Within limits, an increased oxygen tension stimulates its growth, which is
perhaps a factor in its usual localization in the lungs. There are three strains
of Mycobacterium tuberculosis. Infection with the bovine strain is acquired
by ingestion of milk from infection cows, and most cases occur in children
with the initial lesions in the tonsils and cervical lymph nodes (scrofula)
or in the intestine and mesenteric lymph nodes. Infection with the bovine
strain is rare in the United States because of eradication of tuberculosis
in cattle and pasteurization of milk but constitutes about 10 per cent of
tuberculosis elsewhere. The avian strain rarely if ever causes progressive
tuberculosis in man. The human strain causes almost all cases of tuberculosis
in the United States, and the remainder of the discussion of tuberculosis
deals with this strain. Infection with the atypical mycobacterium is discussed
later.
The tubercle bacillus has a waxy cell wall which is in part
responsible for its acid-fast character (i. e. , it resists decolorization by
acids after having been stained by certain aniline dyes). The tubercle bacillus
is rich in phospholipid, and this lipid is apparently related to the
granulomatous inflammation and tubercles which occur in tuberculous lesions.

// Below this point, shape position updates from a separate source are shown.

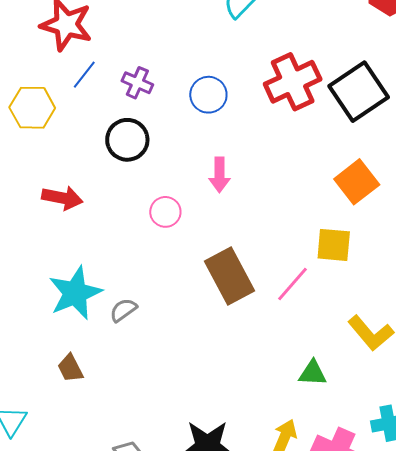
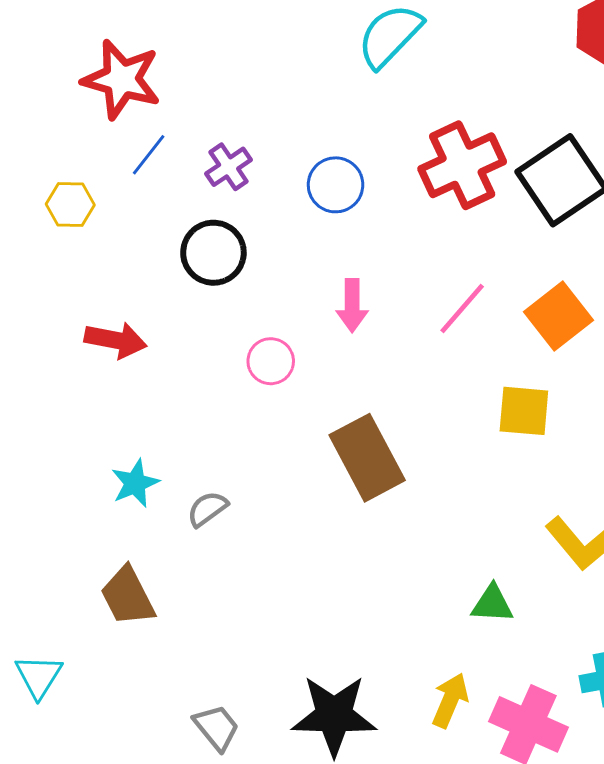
purple cross: (137, 83) -> (229, 167), turned 32
yellow hexagon: (32, 108) -> (70, 204), size x0.7
pink line: (293, 284) -> (462, 308), moved
cyan star: (75, 293) -> (135, 483), size x0.6
brown trapezoid: (70, 368) -> (128, 596), size x1.4

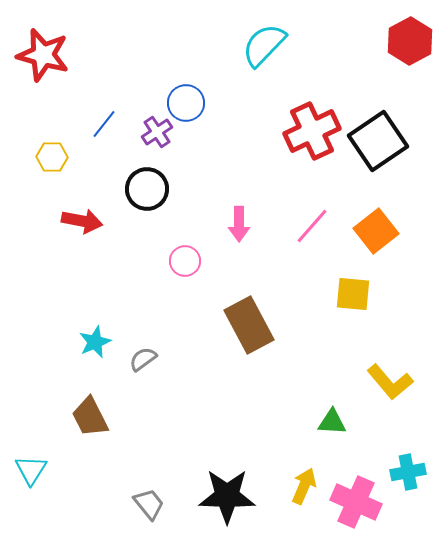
red star: (122, 79) -> (43, 55), moved
blue circle: (336, 185) -> (186, 103), moved
red arrow: (115, 340) -> (82, 221), moved

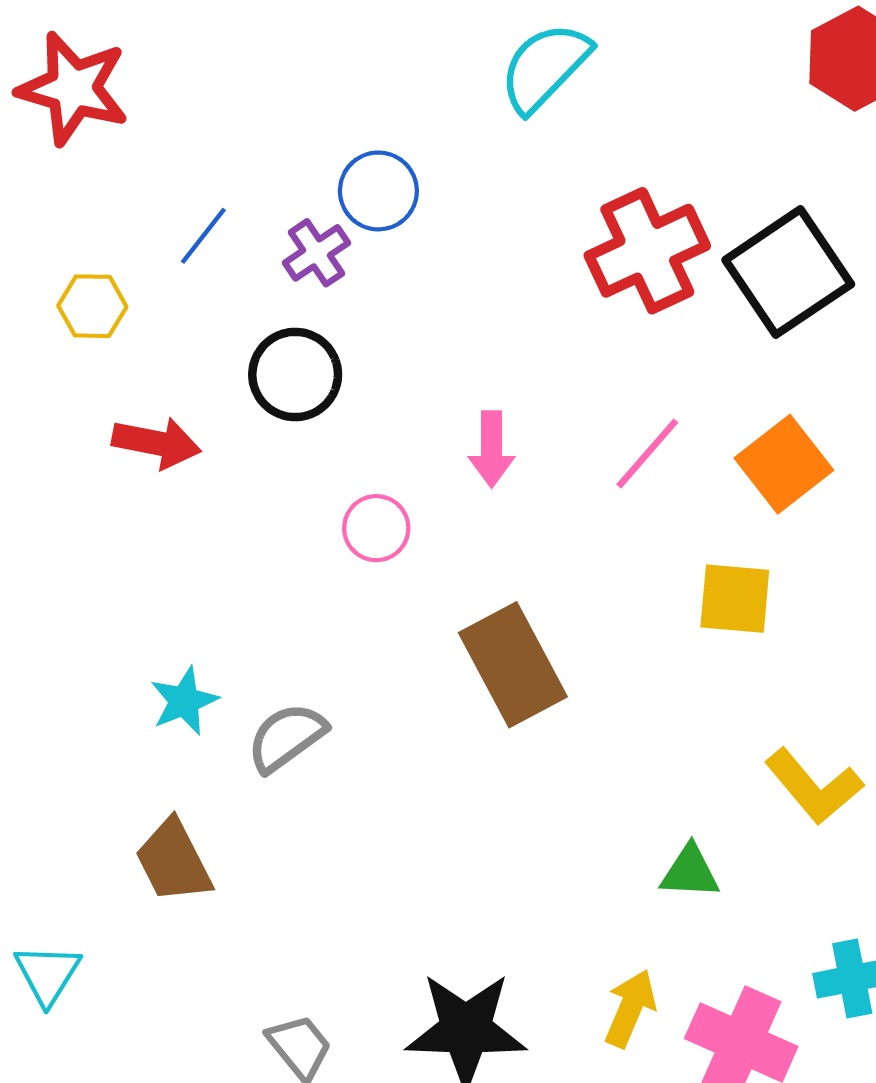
gray semicircle: (143, 359) -> (287, 737), size x1.4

The protein fraction of the bacillus, tuberculoprotein, is evidently
responsible in some way for the development of bacterial hypersensitivity
during infection (see under Determinants of Tuberculous Lesions). Tubercle bacilli
produce neither an exotoxin nor an endotoxin, and tissue injury during
infection is dependent mainly on bacterial hypersensitivity.

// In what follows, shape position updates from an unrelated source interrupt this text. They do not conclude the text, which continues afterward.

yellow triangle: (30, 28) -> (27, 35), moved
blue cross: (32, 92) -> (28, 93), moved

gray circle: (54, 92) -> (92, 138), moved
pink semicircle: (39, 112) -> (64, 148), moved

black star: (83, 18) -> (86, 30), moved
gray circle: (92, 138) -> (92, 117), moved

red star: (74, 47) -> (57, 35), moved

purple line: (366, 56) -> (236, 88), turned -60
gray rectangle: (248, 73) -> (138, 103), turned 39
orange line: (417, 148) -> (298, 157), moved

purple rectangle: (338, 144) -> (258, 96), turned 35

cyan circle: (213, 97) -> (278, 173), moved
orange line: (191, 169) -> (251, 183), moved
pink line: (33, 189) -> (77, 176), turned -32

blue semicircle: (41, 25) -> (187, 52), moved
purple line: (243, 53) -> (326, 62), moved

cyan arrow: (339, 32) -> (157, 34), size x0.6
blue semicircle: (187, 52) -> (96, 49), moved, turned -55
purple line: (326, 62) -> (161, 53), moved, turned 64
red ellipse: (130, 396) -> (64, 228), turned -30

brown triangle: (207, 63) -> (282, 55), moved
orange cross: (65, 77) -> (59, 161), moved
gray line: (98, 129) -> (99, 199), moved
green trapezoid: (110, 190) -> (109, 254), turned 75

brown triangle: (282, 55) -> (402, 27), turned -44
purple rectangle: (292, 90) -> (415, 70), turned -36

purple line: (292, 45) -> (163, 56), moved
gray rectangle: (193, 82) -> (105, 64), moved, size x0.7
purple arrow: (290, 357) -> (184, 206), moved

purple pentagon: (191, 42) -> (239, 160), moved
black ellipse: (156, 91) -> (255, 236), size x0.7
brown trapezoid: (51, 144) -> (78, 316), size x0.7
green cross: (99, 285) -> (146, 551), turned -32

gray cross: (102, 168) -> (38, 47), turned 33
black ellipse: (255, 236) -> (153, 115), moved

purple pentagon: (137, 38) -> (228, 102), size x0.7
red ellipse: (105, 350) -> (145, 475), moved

The source of infection with the human strain is persons with
chronic pulmonary tuberculosis. Usually infection results from continued close
exposure to a tuberculous patient, e. g. , a household contact. Transmission is
by airborne bacilli. From the lung lesions the bacilli are expelled in droplets
by coughing. Although these droplets are, of course, infectious, they quickly
settle out of the air. However, the tubercle bacillus resists drying (but not
direct sunlight) because of its waxy cell wall and survives up to several
months in dried sputum. Dust from dried sputum is the chief source of airborne
bacilli and is the major vehicle of infection.

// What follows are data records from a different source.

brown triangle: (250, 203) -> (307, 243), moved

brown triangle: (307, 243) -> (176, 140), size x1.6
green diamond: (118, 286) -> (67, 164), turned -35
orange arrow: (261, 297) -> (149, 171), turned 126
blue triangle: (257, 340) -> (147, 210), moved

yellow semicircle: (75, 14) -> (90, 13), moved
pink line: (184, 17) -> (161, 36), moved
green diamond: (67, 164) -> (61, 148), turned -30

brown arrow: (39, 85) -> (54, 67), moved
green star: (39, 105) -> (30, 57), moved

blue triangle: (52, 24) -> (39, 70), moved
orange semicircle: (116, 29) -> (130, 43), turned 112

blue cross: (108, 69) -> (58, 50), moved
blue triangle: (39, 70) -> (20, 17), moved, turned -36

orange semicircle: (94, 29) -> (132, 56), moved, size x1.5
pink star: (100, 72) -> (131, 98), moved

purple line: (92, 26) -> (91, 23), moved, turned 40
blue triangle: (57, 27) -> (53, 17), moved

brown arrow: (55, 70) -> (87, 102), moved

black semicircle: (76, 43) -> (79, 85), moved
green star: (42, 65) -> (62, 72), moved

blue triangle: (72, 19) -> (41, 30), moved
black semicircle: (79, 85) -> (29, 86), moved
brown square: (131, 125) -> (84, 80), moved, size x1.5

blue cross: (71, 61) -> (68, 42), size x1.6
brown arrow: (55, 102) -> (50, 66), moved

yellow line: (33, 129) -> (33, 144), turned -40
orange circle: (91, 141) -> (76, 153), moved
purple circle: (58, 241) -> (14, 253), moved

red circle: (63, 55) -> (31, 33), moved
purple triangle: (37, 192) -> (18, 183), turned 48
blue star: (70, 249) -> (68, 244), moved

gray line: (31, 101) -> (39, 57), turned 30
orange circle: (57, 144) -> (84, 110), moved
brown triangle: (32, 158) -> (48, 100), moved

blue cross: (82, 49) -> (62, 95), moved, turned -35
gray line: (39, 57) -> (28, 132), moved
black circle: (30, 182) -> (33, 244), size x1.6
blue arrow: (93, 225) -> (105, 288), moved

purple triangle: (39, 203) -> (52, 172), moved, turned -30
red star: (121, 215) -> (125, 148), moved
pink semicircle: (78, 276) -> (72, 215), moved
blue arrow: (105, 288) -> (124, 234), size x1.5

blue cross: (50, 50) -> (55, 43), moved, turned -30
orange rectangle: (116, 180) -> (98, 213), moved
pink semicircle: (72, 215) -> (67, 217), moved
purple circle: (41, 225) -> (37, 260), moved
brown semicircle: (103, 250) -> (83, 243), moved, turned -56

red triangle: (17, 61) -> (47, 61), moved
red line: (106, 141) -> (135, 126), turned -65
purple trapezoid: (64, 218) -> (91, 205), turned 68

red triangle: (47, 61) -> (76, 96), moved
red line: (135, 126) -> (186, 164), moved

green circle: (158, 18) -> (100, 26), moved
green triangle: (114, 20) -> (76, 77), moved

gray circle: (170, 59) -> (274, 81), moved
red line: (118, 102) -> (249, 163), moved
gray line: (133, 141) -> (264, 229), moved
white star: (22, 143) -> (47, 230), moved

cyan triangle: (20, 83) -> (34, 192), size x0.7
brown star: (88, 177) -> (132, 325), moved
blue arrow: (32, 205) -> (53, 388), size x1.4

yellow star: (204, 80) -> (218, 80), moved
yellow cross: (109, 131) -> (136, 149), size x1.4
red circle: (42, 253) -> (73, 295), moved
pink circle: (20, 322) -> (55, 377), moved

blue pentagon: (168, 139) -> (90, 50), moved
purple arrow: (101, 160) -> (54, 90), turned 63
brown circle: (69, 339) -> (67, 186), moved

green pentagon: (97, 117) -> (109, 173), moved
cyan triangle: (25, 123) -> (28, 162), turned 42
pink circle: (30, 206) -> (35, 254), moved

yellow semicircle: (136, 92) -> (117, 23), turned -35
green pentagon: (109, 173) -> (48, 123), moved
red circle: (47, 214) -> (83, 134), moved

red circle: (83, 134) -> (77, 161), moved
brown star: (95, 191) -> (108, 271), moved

Tuberculosis is endemic in all
countries and is the most important chronic infectious disease. In 1900
tuberculosis was the most frequent cause of death in the United States. The
mortality rate of tuberculosis has declined for many decades primarily as a
result of an improvement in general living conditions in most countries. Better
methods of diagnosis, isolation, and treatment may have contributed to the more
rapid rate of this decline in recent years. Epidemiologic studies have not
clarified all the causes of long-term variations in the rate of tuberculous
mortality, but urbanization and substandard living conditions seem to be the
most important factors in increasing the rate.